Putting meditation to the test (2011) - innovate
https://www.newscientist.com/article/mg20927940-200-mind-gym-putting-meditation-to-the-test/
======
zuck9
Meditation is not pseudoscience, this topic has been brought up multiple times
in HN:
[https://hn.algolia.com/?q=meditation](https://hn.algolia.com/?q=meditation)
[https://hn.algolia.com/?q=mindfulness](https://hn.algolia.com/?q=mindfulness)

If you read the HN threads you will find countless people talking about how
meditation has helped them from their personal experiences.

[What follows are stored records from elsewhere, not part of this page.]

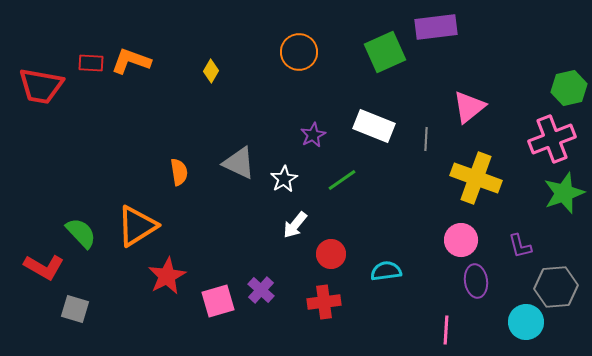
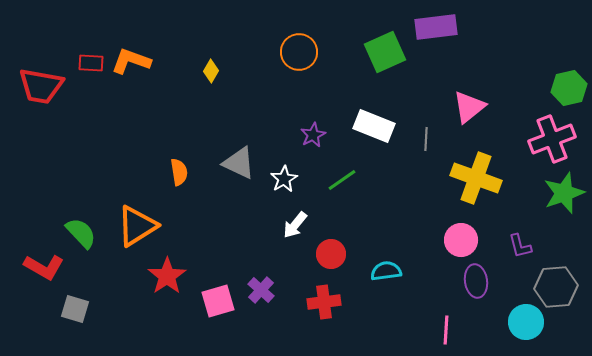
red star: rotated 6 degrees counterclockwise
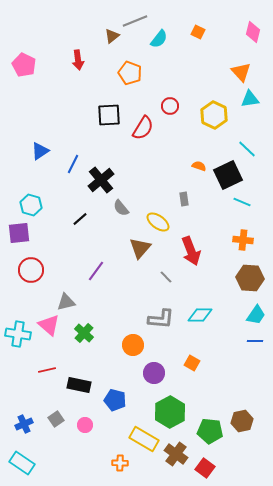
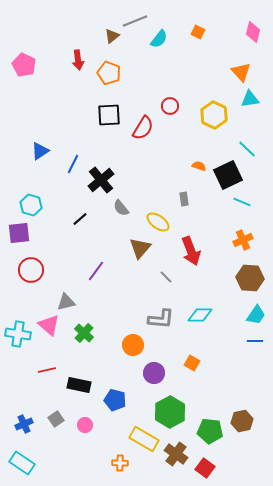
orange pentagon at (130, 73): moved 21 px left
orange cross at (243, 240): rotated 30 degrees counterclockwise
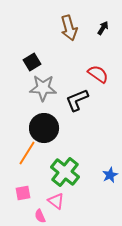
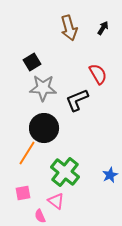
red semicircle: rotated 25 degrees clockwise
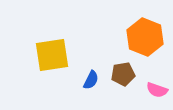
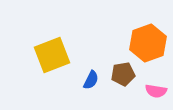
orange hexagon: moved 3 px right, 6 px down; rotated 18 degrees clockwise
yellow square: rotated 12 degrees counterclockwise
pink semicircle: moved 1 px left, 1 px down; rotated 10 degrees counterclockwise
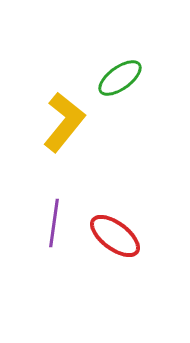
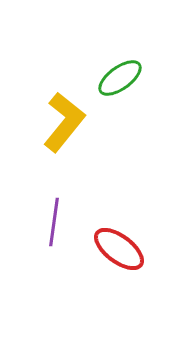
purple line: moved 1 px up
red ellipse: moved 4 px right, 13 px down
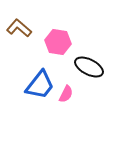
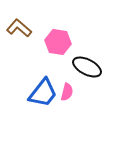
black ellipse: moved 2 px left
blue trapezoid: moved 3 px right, 8 px down
pink semicircle: moved 1 px right, 2 px up; rotated 12 degrees counterclockwise
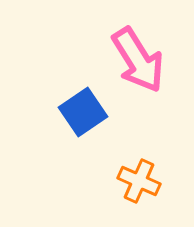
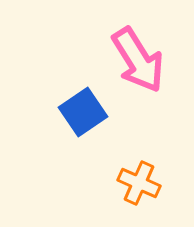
orange cross: moved 2 px down
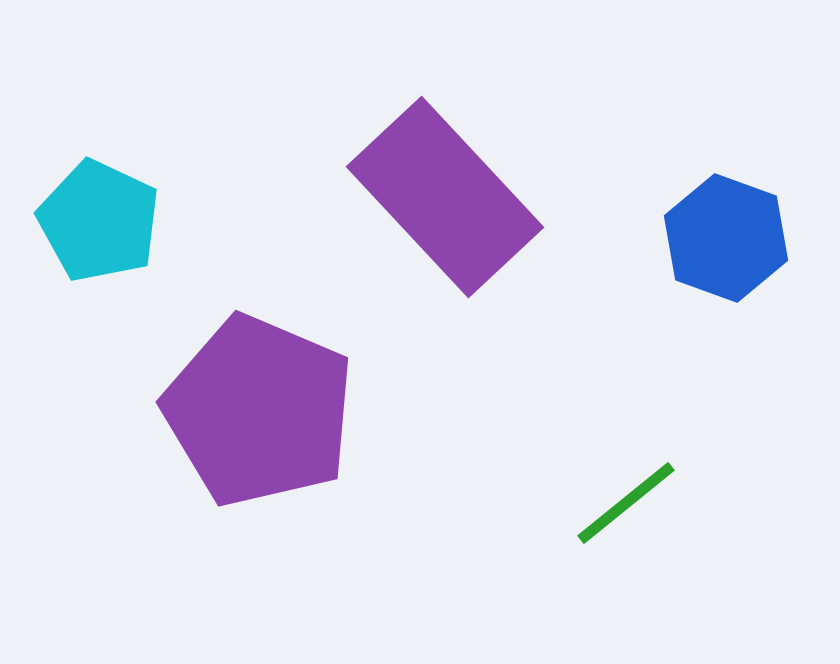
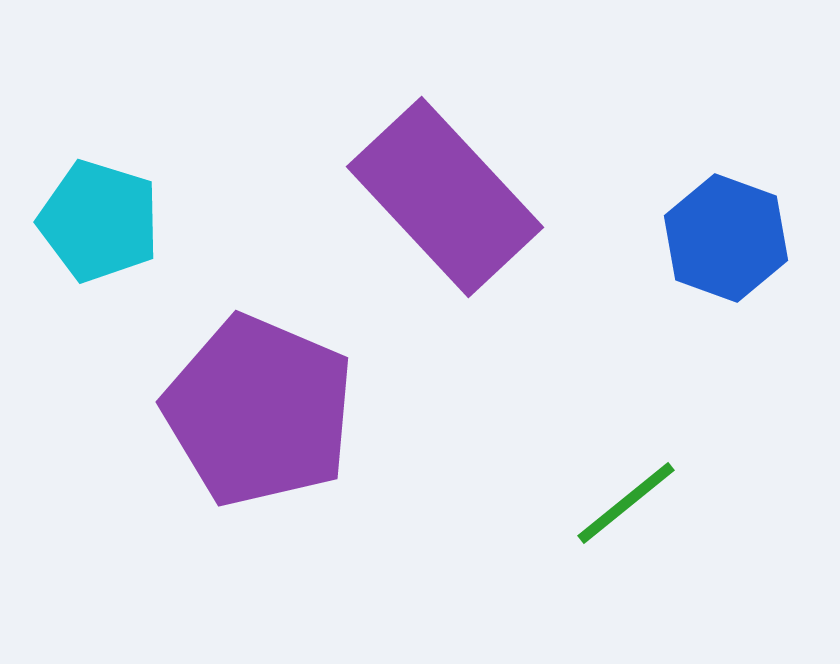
cyan pentagon: rotated 8 degrees counterclockwise
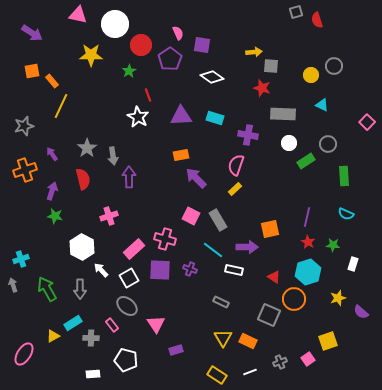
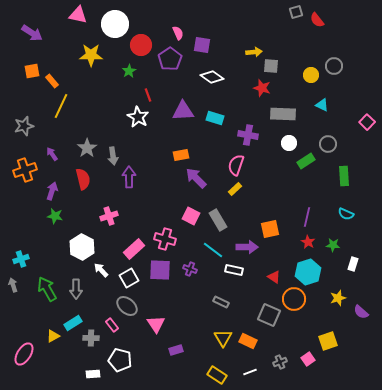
red semicircle at (317, 20): rotated 21 degrees counterclockwise
purple triangle at (181, 116): moved 2 px right, 5 px up
gray arrow at (80, 289): moved 4 px left
white pentagon at (126, 360): moved 6 px left
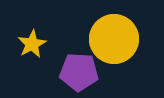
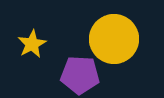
purple pentagon: moved 1 px right, 3 px down
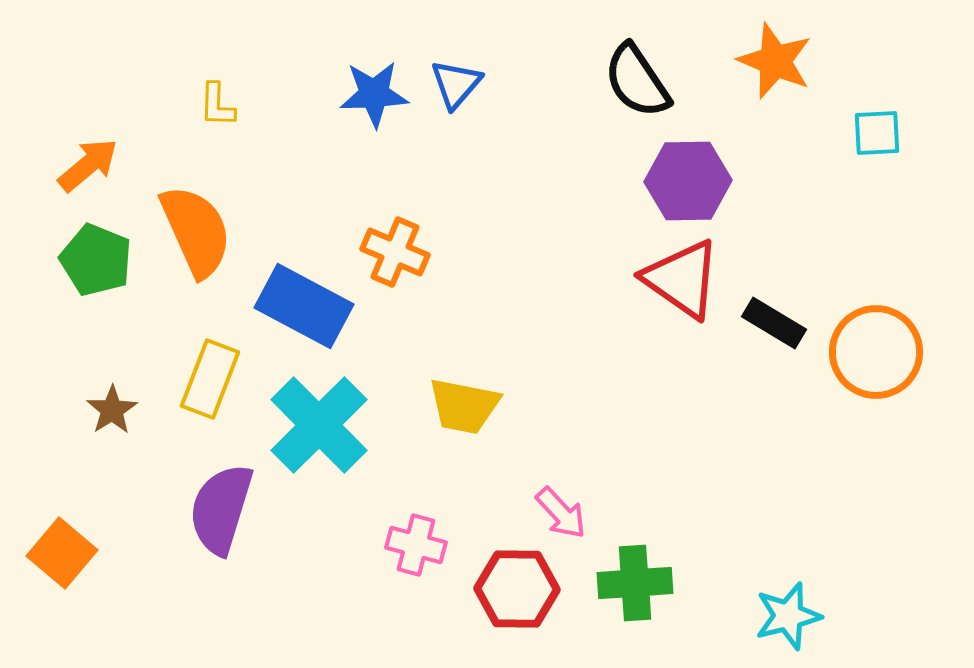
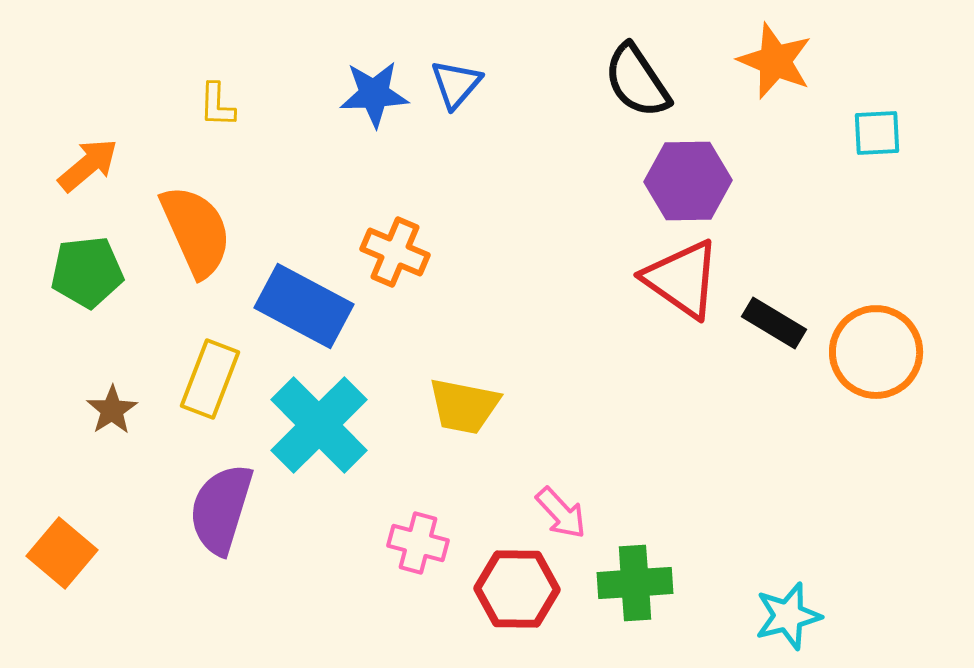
green pentagon: moved 9 px left, 12 px down; rotated 28 degrees counterclockwise
pink cross: moved 2 px right, 2 px up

Meditation has a lot of benefits and the results have been scientifically
validated by different groups of researchers:
[http://www.sciencedirect.com/science/article/pii/S0005789407...](http://www.sciencedirect.com/science/article/pii/S000578940700072X)
[http://link.springer.com/article/10.1007%2FBF00845519](http://link.springer.com/article/10.1007%2FBF00845519)
[http://www.ncbi.nlm.nih.gov/pmc/articles/PMC1361002/](http://www.ncbi.nlm.nih.gov/pmc/articles/PMC1361002/)
[http://news.harvard.edu/gazette/story/2011/01/eight-weeks-
to...](http://news.harvard.edu/gazette/story/2011/01/eight-weeks-to-a-better-
brain/)

A recent research even showed that meditation is more powerful than a placebo:
[https://news.ycombinator.com/item?id=10789738](https://news.ycombinator.com/item?id=10789738)

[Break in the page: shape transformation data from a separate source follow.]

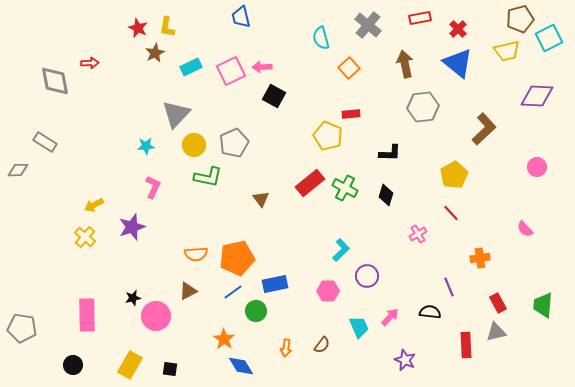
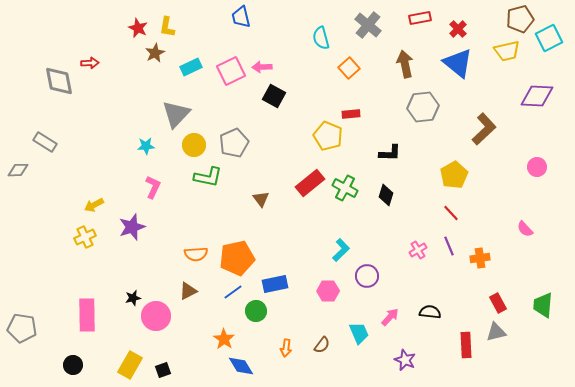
gray diamond at (55, 81): moved 4 px right
pink cross at (418, 234): moved 16 px down
yellow cross at (85, 237): rotated 25 degrees clockwise
purple line at (449, 287): moved 41 px up
cyan trapezoid at (359, 327): moved 6 px down
black square at (170, 369): moved 7 px left, 1 px down; rotated 28 degrees counterclockwise
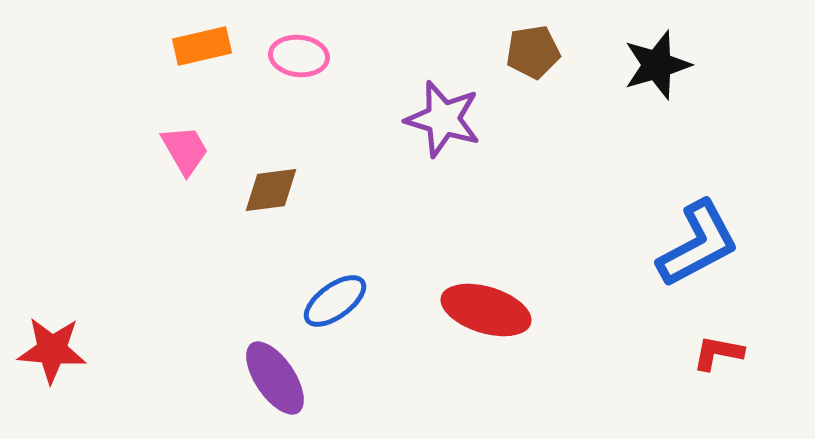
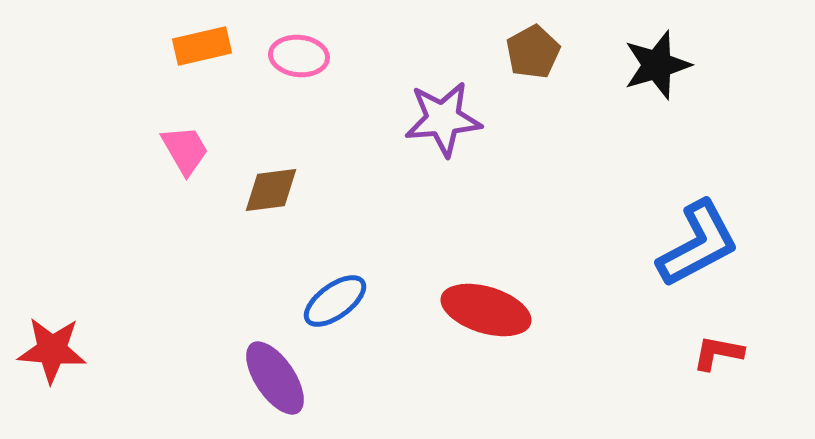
brown pentagon: rotated 20 degrees counterclockwise
purple star: rotated 22 degrees counterclockwise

If you are still skeptical, watch this video by Dan Harris, a skeptical news
reporter turned meditation evangelist, it convinced me to meditate everyday
and I think it'll convince you too:
[https://www.youtube.com/watch?v=FAcTIrA2Qhk](https://www.youtube.com/watch?v=FAcTIrA2Qhk)

------
nichochar
Although I'm a fan of meditation, and actually do think it increases focus, I
think the experiment they conducted is not very scientific:

>Headed by Katherine MacLean at Johns Hopkins University School of Medicine in
Baltimore, the study measured the volunteers’ attention skills by showing them
a succession of vertical lines flashed up on a computer screen. They then had
to indicate, by clicking a mouse, whenever there was a line shorter than the
rest. As the retreat progressed, MacLean and her colleagues noted that the
volunteers became progressively more accurate and found it increasingly easy
to stay focused on the task for long periods.

I feel like I could also get better at it just by practicing... At least I
think they should have benchmarked the experiment by comparing to people not
meditating 5 hours a day, this is just inductive reasoning to me.

This being said, I love meditating and have found it to bring lots of good
benefits to me. I find that focus can be trained in better ways, but
meditation is great at making me enjoy the present moment, and take my time
more.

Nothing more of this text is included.